(DATA FOR THIS EXERCISE):
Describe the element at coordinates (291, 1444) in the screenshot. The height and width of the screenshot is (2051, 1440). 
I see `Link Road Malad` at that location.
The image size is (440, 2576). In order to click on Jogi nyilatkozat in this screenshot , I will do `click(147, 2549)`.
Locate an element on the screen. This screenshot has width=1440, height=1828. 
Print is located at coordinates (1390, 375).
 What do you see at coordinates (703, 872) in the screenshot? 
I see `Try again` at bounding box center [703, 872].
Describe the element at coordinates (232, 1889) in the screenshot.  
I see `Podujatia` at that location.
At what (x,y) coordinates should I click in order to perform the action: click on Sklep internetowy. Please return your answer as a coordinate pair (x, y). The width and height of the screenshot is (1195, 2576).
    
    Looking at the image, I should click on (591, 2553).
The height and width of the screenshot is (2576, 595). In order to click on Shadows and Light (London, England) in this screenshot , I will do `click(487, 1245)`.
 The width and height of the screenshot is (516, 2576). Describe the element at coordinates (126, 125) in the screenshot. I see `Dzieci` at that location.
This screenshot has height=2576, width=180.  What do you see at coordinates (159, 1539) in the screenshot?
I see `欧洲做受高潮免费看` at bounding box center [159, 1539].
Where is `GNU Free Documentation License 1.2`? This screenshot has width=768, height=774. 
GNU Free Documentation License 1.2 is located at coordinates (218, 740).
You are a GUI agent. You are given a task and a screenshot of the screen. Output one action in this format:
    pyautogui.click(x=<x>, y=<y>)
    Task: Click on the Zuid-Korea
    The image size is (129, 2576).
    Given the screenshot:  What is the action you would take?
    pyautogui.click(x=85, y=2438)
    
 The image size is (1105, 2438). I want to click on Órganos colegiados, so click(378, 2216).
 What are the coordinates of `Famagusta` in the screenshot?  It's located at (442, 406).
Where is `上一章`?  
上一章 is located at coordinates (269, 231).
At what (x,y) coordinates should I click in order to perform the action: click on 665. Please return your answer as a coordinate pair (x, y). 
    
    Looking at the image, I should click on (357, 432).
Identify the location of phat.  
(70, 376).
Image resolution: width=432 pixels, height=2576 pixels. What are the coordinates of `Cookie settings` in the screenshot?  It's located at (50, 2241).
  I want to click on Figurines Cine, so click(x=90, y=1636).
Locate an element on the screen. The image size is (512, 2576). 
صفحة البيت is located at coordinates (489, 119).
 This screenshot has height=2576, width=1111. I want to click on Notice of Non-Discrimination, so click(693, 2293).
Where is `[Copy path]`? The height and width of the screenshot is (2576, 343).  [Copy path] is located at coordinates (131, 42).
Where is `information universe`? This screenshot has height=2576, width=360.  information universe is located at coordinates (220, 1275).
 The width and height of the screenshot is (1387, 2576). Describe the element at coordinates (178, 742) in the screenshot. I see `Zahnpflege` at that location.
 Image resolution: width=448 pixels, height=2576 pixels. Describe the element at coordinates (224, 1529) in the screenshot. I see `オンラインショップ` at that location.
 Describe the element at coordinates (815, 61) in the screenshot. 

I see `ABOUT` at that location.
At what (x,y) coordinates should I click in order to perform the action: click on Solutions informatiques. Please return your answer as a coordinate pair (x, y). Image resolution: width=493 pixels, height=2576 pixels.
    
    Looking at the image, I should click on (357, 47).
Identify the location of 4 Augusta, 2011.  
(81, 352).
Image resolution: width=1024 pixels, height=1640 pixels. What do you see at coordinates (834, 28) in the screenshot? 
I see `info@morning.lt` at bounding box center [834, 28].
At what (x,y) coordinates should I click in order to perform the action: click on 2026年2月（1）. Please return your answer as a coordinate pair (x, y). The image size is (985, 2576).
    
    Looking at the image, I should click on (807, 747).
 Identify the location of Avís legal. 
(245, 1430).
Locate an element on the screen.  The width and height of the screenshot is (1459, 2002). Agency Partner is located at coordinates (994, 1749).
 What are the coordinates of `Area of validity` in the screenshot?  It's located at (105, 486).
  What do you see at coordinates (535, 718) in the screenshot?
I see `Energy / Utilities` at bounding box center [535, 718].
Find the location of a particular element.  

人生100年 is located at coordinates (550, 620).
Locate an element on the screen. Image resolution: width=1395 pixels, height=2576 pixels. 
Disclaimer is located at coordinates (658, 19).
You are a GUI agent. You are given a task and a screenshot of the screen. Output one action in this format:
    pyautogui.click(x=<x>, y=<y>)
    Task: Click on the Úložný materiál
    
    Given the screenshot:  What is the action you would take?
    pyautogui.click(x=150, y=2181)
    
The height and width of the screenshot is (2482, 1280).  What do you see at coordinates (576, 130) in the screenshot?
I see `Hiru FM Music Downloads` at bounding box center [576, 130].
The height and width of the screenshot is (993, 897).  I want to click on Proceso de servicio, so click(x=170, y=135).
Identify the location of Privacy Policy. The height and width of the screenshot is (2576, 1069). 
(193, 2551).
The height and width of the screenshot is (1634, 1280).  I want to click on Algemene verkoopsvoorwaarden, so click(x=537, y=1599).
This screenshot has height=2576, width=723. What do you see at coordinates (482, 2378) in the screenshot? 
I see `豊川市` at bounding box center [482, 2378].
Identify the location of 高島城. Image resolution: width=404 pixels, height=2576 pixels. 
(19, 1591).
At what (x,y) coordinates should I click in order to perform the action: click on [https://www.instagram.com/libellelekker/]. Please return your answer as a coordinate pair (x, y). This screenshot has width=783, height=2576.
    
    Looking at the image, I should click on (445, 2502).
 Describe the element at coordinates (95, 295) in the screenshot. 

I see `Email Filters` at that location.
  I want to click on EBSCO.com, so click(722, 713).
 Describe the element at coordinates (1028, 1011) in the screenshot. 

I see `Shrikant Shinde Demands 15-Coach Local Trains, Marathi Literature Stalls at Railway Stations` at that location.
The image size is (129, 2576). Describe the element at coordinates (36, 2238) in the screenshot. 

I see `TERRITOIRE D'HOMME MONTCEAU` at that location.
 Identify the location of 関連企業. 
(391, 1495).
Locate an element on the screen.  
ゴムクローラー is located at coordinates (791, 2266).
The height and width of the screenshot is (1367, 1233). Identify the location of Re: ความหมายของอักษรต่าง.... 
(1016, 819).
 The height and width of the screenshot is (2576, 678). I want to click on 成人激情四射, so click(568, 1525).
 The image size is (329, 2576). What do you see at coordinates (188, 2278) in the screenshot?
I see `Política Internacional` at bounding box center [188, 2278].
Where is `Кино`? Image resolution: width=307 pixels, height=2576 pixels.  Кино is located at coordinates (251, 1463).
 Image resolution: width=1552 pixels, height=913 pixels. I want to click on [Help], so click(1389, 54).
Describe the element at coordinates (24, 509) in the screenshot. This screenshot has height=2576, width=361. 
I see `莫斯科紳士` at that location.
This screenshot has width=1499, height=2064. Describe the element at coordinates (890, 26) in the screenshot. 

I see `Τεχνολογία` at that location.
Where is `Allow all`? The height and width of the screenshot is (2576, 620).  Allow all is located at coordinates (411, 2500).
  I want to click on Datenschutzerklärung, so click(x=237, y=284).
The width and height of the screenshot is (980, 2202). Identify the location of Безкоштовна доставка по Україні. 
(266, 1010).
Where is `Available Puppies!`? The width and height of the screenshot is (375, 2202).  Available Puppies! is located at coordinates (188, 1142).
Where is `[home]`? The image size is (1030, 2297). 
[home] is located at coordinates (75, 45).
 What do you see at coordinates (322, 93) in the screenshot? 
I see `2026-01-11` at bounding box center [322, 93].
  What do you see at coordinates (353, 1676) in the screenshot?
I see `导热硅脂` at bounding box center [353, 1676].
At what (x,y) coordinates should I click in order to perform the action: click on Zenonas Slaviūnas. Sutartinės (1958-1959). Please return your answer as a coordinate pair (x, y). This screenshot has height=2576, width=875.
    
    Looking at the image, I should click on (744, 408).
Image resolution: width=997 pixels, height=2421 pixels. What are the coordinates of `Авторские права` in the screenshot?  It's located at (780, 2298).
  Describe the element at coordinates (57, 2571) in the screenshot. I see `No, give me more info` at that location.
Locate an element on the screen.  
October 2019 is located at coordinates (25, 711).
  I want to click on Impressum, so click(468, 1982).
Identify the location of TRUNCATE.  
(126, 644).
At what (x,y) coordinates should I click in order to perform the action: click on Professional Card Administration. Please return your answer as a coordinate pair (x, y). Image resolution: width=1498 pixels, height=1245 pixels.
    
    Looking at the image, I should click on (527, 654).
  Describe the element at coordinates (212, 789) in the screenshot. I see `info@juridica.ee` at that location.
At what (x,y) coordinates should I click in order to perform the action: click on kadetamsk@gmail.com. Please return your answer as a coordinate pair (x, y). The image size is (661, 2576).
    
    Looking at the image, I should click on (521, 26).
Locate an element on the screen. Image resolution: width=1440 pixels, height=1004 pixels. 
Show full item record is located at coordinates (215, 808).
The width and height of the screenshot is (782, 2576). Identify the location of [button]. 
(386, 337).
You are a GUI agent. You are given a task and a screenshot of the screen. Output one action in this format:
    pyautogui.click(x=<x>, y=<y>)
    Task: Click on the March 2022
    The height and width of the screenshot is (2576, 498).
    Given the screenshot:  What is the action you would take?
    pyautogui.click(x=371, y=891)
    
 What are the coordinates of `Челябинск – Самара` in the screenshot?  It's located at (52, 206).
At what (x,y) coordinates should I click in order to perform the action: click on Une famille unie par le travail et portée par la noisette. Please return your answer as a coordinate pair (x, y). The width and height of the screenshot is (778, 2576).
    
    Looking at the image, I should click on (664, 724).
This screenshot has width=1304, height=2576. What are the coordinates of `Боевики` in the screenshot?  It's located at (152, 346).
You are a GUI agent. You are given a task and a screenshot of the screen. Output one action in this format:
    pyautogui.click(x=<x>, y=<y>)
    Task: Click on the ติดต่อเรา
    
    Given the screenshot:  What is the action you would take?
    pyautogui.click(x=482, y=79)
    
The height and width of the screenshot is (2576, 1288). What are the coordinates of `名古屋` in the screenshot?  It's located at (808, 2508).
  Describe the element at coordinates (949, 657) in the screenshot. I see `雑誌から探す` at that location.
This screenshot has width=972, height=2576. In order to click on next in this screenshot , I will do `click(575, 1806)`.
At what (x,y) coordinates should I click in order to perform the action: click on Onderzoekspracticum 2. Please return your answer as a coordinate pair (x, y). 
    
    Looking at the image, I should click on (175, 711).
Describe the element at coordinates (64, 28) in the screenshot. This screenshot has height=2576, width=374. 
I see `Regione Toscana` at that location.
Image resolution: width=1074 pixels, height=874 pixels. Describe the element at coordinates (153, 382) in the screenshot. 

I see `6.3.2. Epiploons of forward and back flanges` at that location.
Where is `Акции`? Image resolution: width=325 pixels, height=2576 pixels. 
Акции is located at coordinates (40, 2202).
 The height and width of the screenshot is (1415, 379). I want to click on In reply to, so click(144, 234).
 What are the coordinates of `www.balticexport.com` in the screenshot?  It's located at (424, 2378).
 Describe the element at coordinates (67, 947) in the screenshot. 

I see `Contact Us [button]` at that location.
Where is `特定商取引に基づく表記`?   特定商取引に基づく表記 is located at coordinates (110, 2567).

(TASK ITEM): Begin at the top of the records above and quote each line exactly, ending with the line that contains "The image size is (440, 2576).".

(RESPONSE TO THE EXERCISE):
Describe the element at coordinates (291, 1444) in the screenshot. The height and width of the screenshot is (2051, 1440). 
I see `Link Road Malad` at that location.
The image size is (440, 2576). In order to click on Jogi nyilatkozat in this screenshot , I will do `click(147, 2549)`.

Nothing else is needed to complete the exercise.